*Exercise objective:* Leaving out all pictures, reproduce the entries below exactly, from the first line through the line that contains "growth if navigated properly.".

*Stored data entries:*
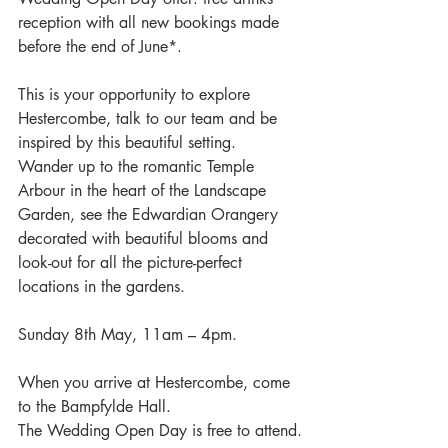
reception with all new bookings made 
before the end of June*.
This is your opportunity to explore 
Hestercombe, talk to our team and be 
inspired by this beautiful setting.  
Wander up to the romantic Temple 
Arbour in the heart of the Landscape 
Garden, see the Edwardian Orangery 
decorated with beautiful blooms and 
look-out for all the picture-perfect 
locations in the gardens.
Sunday 8th May, 11am – 4pm.
When you arrive at Hestercombe, come 
to the Bampfylde Hall.
The Wedding Open Day is free to attend.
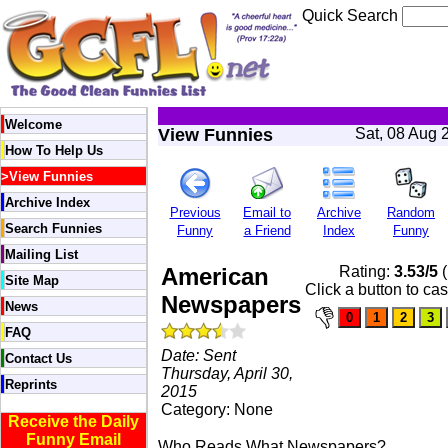
Quick Search
Welcome
View Funnies
Sat, 08 Aug 
How To Help Us
>
View Funnies
Archive Index
Previous
Email to
Archive
Random
Search Funnies
Funny
a Friend
Index
Funny
Mailing List
American
Rating:
3.53/5
(
Site Map
Click a button to cas
Newspapers
News
FAQ
Date: Sent
Contact Us
Thursday, April 30,
Reprints
2015
Category: None
Receive the Daily
Funny Email
Who Reads What Newspapers?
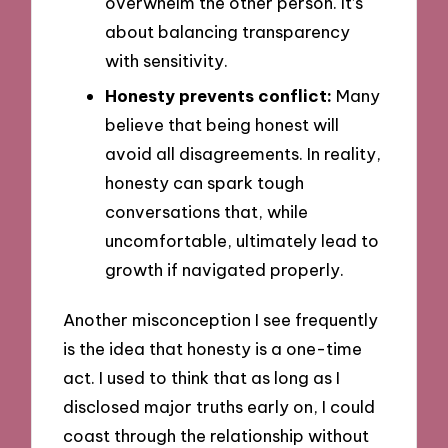
overwhelm the other person. It’s
about balancing transparency
with sensitivity.
Honesty prevents conflict:
Many
believe that being honest will
avoid all disagreements. In reality,
honesty can spark tough
conversations that, while
uncomfortable, ultimately lead to
growth if navigated properly.
Another misconception I see frequently
is the idea that honesty is a one-time
act. I used to think that as long as I
disclosed major truths early on, I could
coast through the relationship without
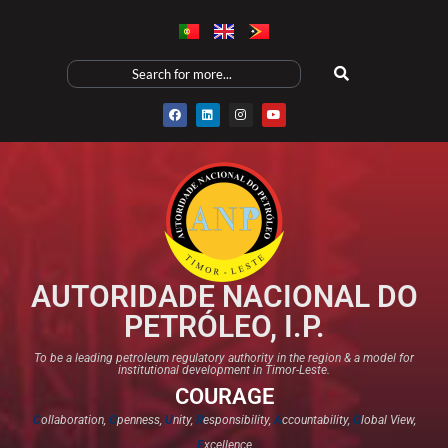
AUTORIDADE NACIONAL DO
PETRÓLEO, I.P.
To be a leading petroleum regulatory authority in the region & a model for
institutional development in Timor-Leste.
COURAGE
C
ollaboration,
O
penness,
U
nity,
R
esponsibility,
A
ccountability,
G
lobal View,
E
xcellence​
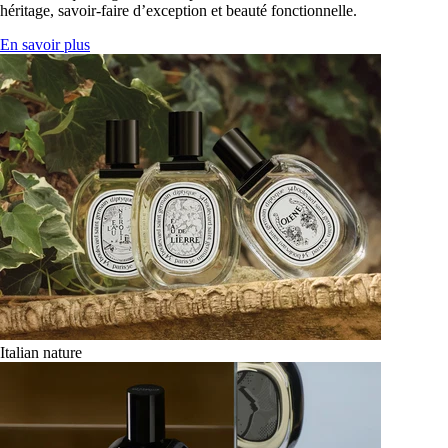
héritage, savoir-faire d’exception et beauté fonctionnelle.
En savoir plus
Italian nature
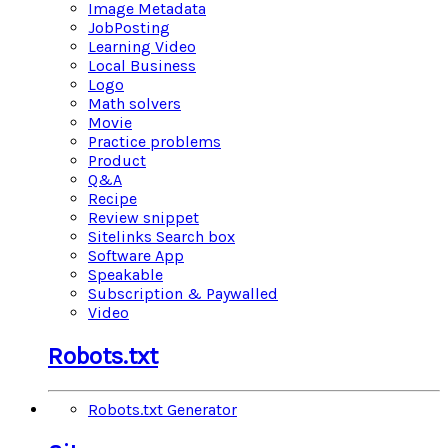
Image Metadata
JobPosting
Learning Video
Local Business
Logo
Math solvers
Movie
Practice problems
Product
Q&A
Recipe
Review snippet
Sitelinks Search box
Software App
Speakable
Subscription & Paywalled
Video
Robots.txt
Robots.txt Generator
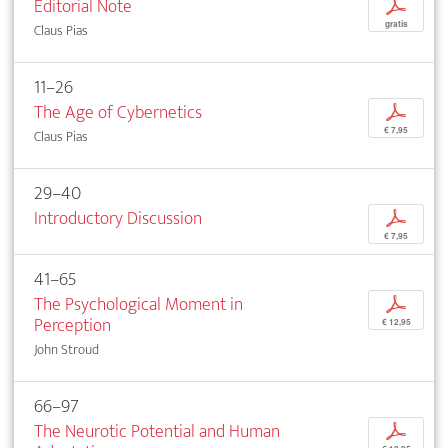
Editorial Note
p
gratis
Claus Pias
11–26
The Age of Cybernetics
p
€ 7,95
Claus Pias
29–40
Introductory Discussion
p
€ 7,95
41–65
The Psychological Moment in
p
Perception
€ 12,95
John Stroud
66–97
The Neurotic Potential and Human
p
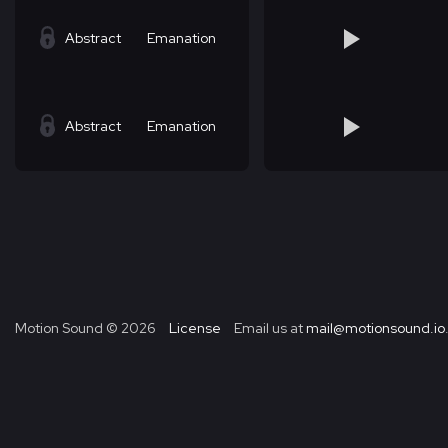
Abstract
Emanation
Abstract
Emanation
Motion Sound ©
2026
License
Email us at
mail@motionsound.io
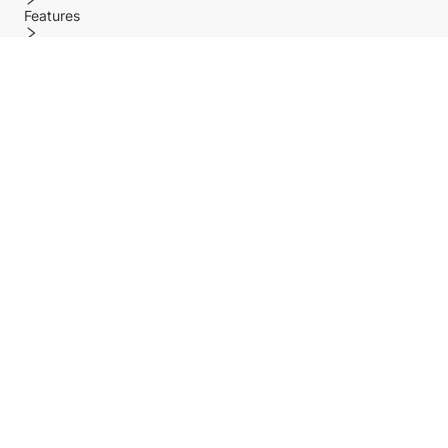
Features
Policy
Help center
Payment Methods
Shipping Methods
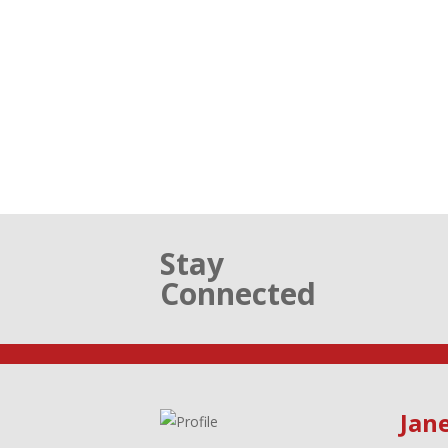
Stay
Connected
Jane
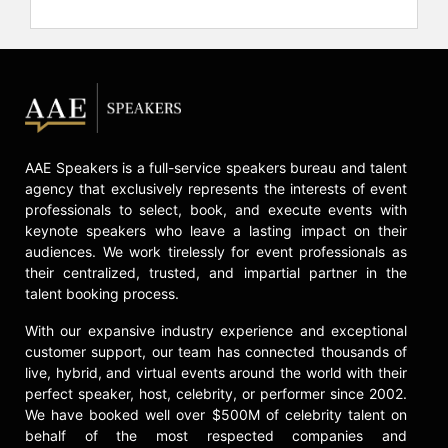
way, hold him back, or make him a
“victim.” He chose to instead
overcome and prove the naysayers
wrong. And while on that path, he
has managed to raise more than $2
million for the Special Operations
Warrior Foundation.
AAE Speakers is a full-service speakers bureau and talent
His constant conquering of adversity
agency that exclusively represents the interests of event
has made Goggins a much sought-
professionals to select, book, and execute events with
after public speaker. His bold, “no
keynote speakers who leave a lasting impact on their
excuses” approach gets him
audiences. We work tirelessly for event professionals as
regularly invited to speak at college
their centralized, trusted, and impartial partner in the
talent booking process.
campuses and business forums, as
well as to top sports teams like the
With our expansive industry experience and exceptional
Super Bowl Champion Seattle
customer support, our team has connected thousands of
Seahawks. What they get is a crash
live, hybrid, and virtual events around the world with their
course in personal accountability –
perfect speaker, host, celebrity, or performer since 2002.
Goggins is all about owning his
We have booked well over $500M of celebrity talent on
failures and learning from them. For
behalf of the most respected companies and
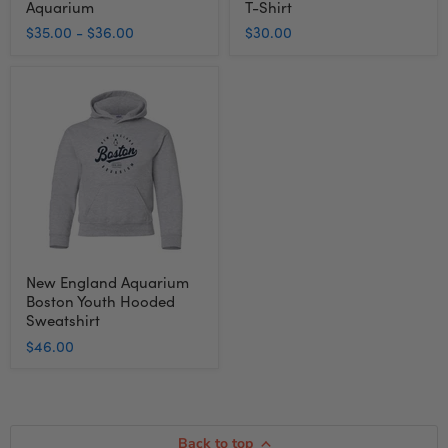
Aquarium
T-Shirt
$35.00
-
$36.00
$30.00
New
England
Aquarium
Boston
Youth
Hooded
Sweatshirt
New England Aquarium
Boston Youth Hooded
Sweatshirt
$46.00
Back to top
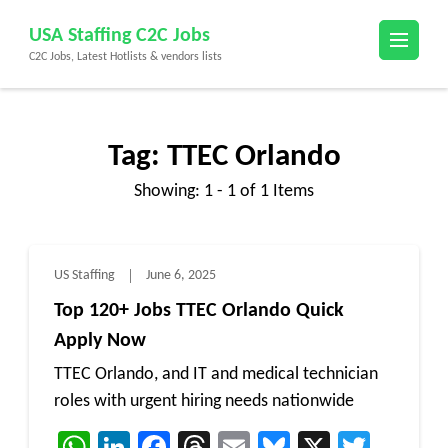
Skip
USA Staffing C2C Jobs
to
C2C Jobs, Latest Hotlists & vendors lists
content
(Press
Enter)
Tag:
TTEC Orlando
Showing: 1 - 1 of 1 Items
US Staffing
June 6, 2025
Top 120+ Jobs TTEC Orlando Quick
Apply Now
TTEC Orlando, and IT and medical technician
roles with urgent hiring needs nationwide
WhatsApp
LinkedIn
Facebook
Threads
Email
Bluesky
X
Twitt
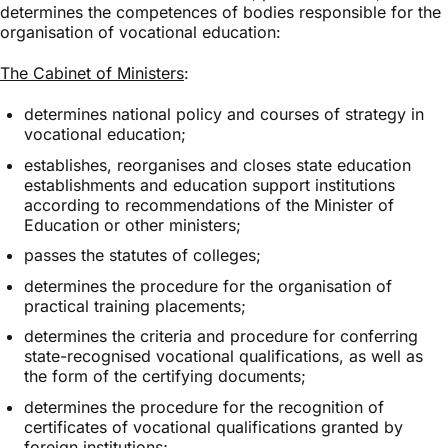
determines the competences of bodies responsible for the
organisation of vocational education:
The Cabinet of Ministers
:
determines national policy and courses of strategy in
vocational education;
establishes, reorganises and closes state education
establishments and education support institutions
according to recommendations of the Minister of
Education or other ministers;
passes the statutes of colleges;
determines the procedure for the organisation of
practical training placements;
determines the criteria and procedure for conferring
state-recognised vocational qualifications, as well as
the form of the certifying documents;
determines the procedure for the recognition of
certificates of vocational qualifications granted by
foreign institutions;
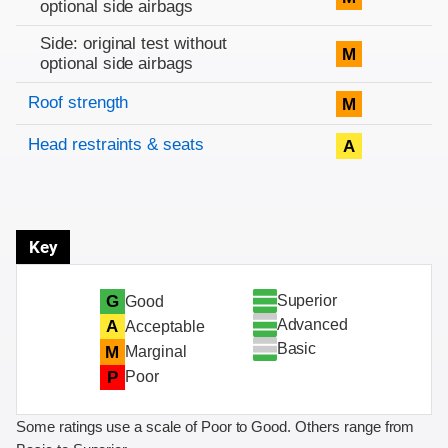
optional side airbags
Side: original test without
M
optional side airbags
Roof strength
M
Head restraints & seats
A
Key
Superior
G
Good
Advanced
A
Acceptable
Basic
M
Marginal
P
Poor
Some ratings use a scale of Poor to Good. Others range from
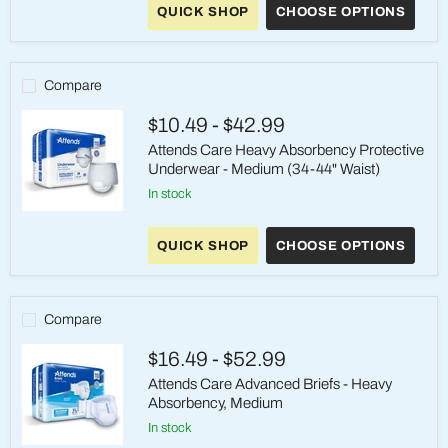
QUICK SHOP
CHOOSE OPTIONS
-
Maximum
Absorbency
Pull-
On
Compare
adult
Incontinence
$10.49
-
$42.99
Medium
Attends Care Heavy Absorbency Protective
Underwear - Medium (34-44" Waist)
in stock
Attends
Care
QUICK SHOP
CHOOSE OPTIONS
Heavy
Absorbency
Protective
Underwear
-
Compare
Medium
(34-
$16.49
-
$52.99
44"
Waist)
Attends Care Advanced Briefs - Heavy
Absorbency, Medium
in stock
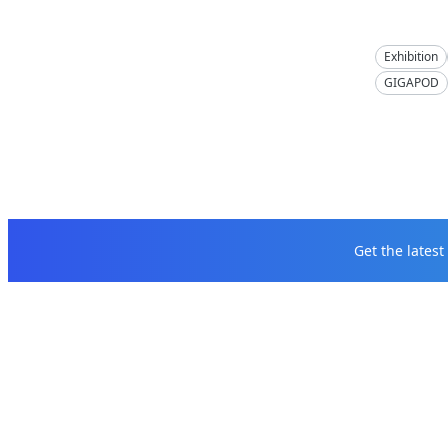
Exhibition
GIGAPOD
Get the lates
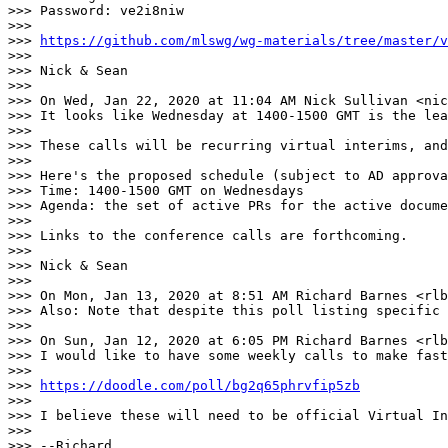
>>> Password: ve2i8niw

>>> 

>>> 
https://github.com/mlswg/wg-materials/tree/master/v
>>> 

>>> Nick & Sean

>>> 

>>> On Wed, Jan 22, 2020 at 11:04 AM Nick Sullivan <nic
>>> It looks like Wednesday at 1400-1500 GMT is the lea
>>> 

>>> These calls will be recurring virtual interims, and
>>> 

>>> Here's the proposed schedule (subject to AD approva
>>> Time: 1400-1500 GMT on Wednesdays

>>> Agenda: the set of active PRs for the active docume
>>> 

>>> Links to the conference calls are forthcoming.

>>> 

>>> Nick & Sean

>>> 

>>> On Mon, Jan 13, 2020 at 8:51 AM Richard Barnes <rlb
>>> Also: Note that despite this poll listing specific 
>>> 

>>> On Sun, Jan 12, 2020 at 6:05 PM Richard Barnes <rlb
>>> I would like to have some weekly calls to make fast
>>> 

>>> 
https://doodle.com/poll/bg2q65phrvfip5zb
>>> 

>>> I believe these will need to be official Virtual In
>>> 

>>> --Richard
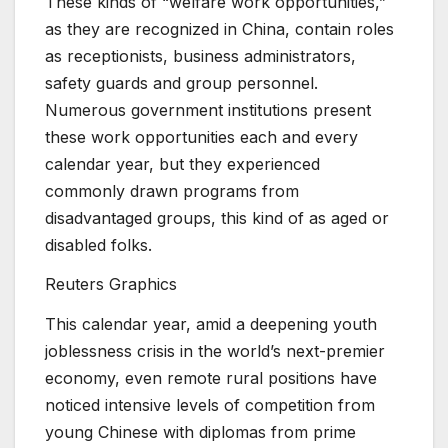
These kinds of “welfare work opportunities,”
as they are recognized in China, contain roles
as receptionists, business administrators,
safety guards and group personnel.
Numerous government institutions present
these work opportunities each and every
calendar year, but they experienced
commonly drawn programs from
disadvantaged groups, this kind of as aged or
disabled folks.
Reuters Graphics
This calendar year, amid a deepening youth
joblessness crisis in the world’s next-premier
economy, even remote rural positions have
noticed intensive levels of competition from
young Chinese with diplomas from prime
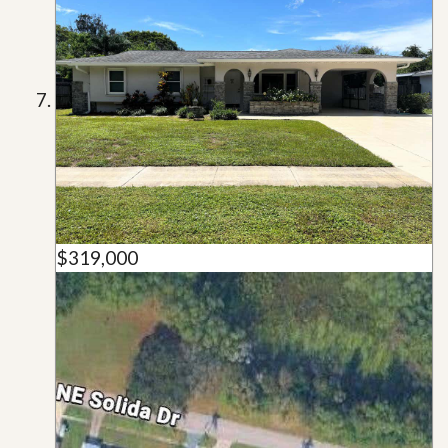
$319,000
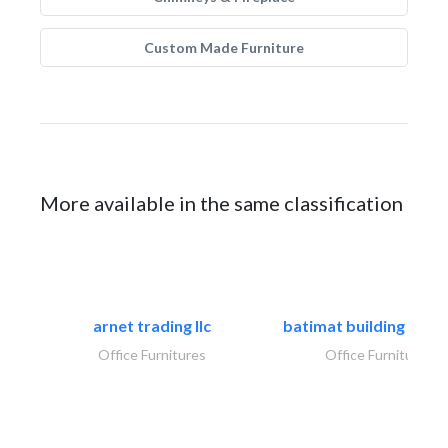
Custom Made Furniture
More available in the same classification
arnet trading llc
batimat building mater
Office Furnitures
Office Furnitures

*Output for this exercise:*
reception with all new bookings made 
before the end of June*.
This is your opportunity to explore 
Hestercombe, talk to our team and be 
inspired by this beautiful setting.  
Wander up to the romantic Temple 
Arbour in the heart of the Landscape 
Garden, see the Edwardian Orangery 
decorated with beautiful blooms and 
look-out for all the picture-perfect 
locations in the gardens.
Sunday 8th May, 11am – 4pm.
When you arrive at Hestercombe, come 
to the Bampfylde Hall.
The Wedding Open Day is free to attend.
Quick Search
Welcome
View Funnies
Sat, 08 Aug 
How To Help Us
>
View Funnies
Archive Index
Previous
Email to
Archive
Random
Search Funnies
Funny
a Friend
Index
Funny
Mailing List
American
Rating:
3.53/5
(
Site Map
Click a button to cas
Newspapers
News
FAQ
Date: Sent
Contact Us
Thursday, April 30,
Reprints
2015
Category: None
Receive the Daily
Funny Email
Who Reads What Newspapers?
overwhelm the other person. It’s
about balancing transparency
with sensitivity.
Honesty prevents conflict:
Many
believe that being honest will
avoid all disagreements. In reality,
honesty can spark tough
conversations that, while
uncomfortable, ultimately lead to
growth if navigated properly.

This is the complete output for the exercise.